According to the Ancient Fathers, grace is the Presence of God, which is the very basis of all existence. Within the Church, we have particular grace in the Person of Jesus Christ, which we access in the Holy Spirit through Faith. Therefore, saving grace is present in Faith in Christ for salvation, in the Sacraments, which are filled by the Holy Spirit and which IS the Presence of Christ among us in the Eucharist. The Orthodox Church is unique historically in that it has an ancient root going back to the 3rd and 4th centuries, and that it didn't "add to the fullness" by having a pope as the "Vicar of Christ." It has all the fullness possible for a local catholic church, it has saving sacraments, it has a wonderful, unbroken Tradition of theology that is invaluable and essential to all other local churches. In this way, it is full and important. 

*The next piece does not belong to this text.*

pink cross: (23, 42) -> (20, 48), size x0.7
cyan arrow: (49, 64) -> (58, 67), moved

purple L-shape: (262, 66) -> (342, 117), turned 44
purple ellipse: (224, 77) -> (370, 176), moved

The Orthodox Church believes that grace is regulated by the church councils, that decisions of Orthodox synods determine who is in and who is outside of God's economy of Grace. The Anglocatholic position is that ecclesial grace flows from bishop to bishop in the context of the local catholic church, and that councils are a mechanism for dealing with administrative problems and the clarifying of doctrinal points, but that they do not control God's grace or limit His action in other local catholic churches. For Anglicans, the earmarks of catholicity and validity of sacraments would be a Nicene Faith, a preserved, tripartite Church order, and a sacramental, Eucharistic Church life in harmony with the teachings of the Early Church. For the Orthodox this is not enough. 

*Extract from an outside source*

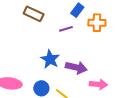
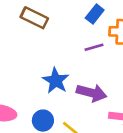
purple line: (66, 29) -> (94, 47), moved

According to recent Orthodox canonical interpretations, what makes a local church inside the Catholic Church is not continuity of apostolicity and maintaining catholic practice and order, but admittance to Orthodox Communion through the recognition of a previously established canonical synod. How Constantinople or Moscow would reckon this canonicity and authority would be completely different - The Phanar believes that it alone holds presidency and the deciding vote in issues of Church recognition, while Russia believes it has inherited the mantle of Rome and is now the canonical head of the Orthodox world by number of adherents and by fault of history (the Fall of Constantinople and 400 years of Turkish rule over the Greeks). Thus, Russia undertakes the establishment of "autocephalous" churches worldwide that remain under its presidency, all of which go "unrecognized" by the Ecumenical Patriarchate. 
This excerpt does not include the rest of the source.